I stroke his hair. That’s a thing friends do…right? “Oh, yeah?”
He nods against me. “I kinda went off on my mom about how she treats me. I told her she had to let me make my own decisions, live my own life…or else.” He barks a faintly incredulous laugh.
“It…well, I don’t know if I’d say it went well, but it definitely could’ve gone worse.
She said we’d talk about it later.” He snorts.
“Not that later will ever come. Guess I’ll have to have that conversation again if we break free. ”
“When,” I insist. “When we break free. And if you did it once, you can do it again. I’m proud of you for standing up for what you want.”
Even if I can’t do the same.
“Thanks,” he croaks, his voice husky. Then, clearing his throat, he pushes back from me.
For a moment, I worry he’s about to make some excuse to leave just when it feels like we’re reconnecting, but he simply shifts to prop himself up on the wall, keeping his side pressed against me.
“So,” he says, a bit sheepishly. “I guess we should probably talk about what’s happened since we, uh, parted ways. You know, compare notes and stuff.”

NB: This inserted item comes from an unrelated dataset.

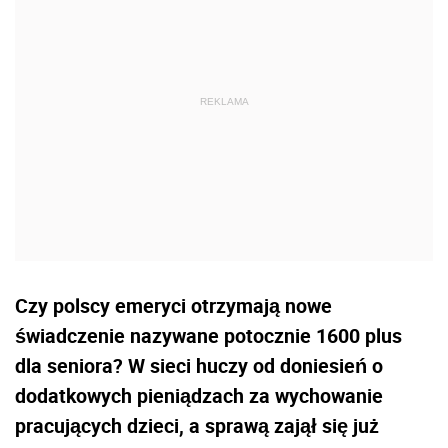
Czy polscy emeryci otrzymają nowe
świadczenie nazywane potocznie 1600 plus
dla seniora? W sieci huczy od doniesień o
dodatkowych pieniądzach za wychowanie
pracujących dzieci, a sprawą zajął się już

I nod, settling back beside him. I tentatively rest my hand on his thigh, my heart fluttering when he sets his hand with mine. “I suppose so. Want to go first?”
“If I have to. Though I’ll warn you upfront, it’s pretty depressing. I haven’t been in the healthiest headspace.”
My fingers entwine with his, and I give him a gentle smile. “That’s okay. Neither have I. But I’ve got a feeling that things are about to get better.”
He gives me my favorite crooked grin in response. “You think?”
And yeah, I really do.
We spend the next couple hours chatting, the tight ball of regret I’ve been carrying gradually unclenching in my chest. Whatever ends up happening between us, at least we’ll have each other.
Because even if I can never be the person Chris needs, I know I want him in my life, no matter how many time loops we have to face together before we get there.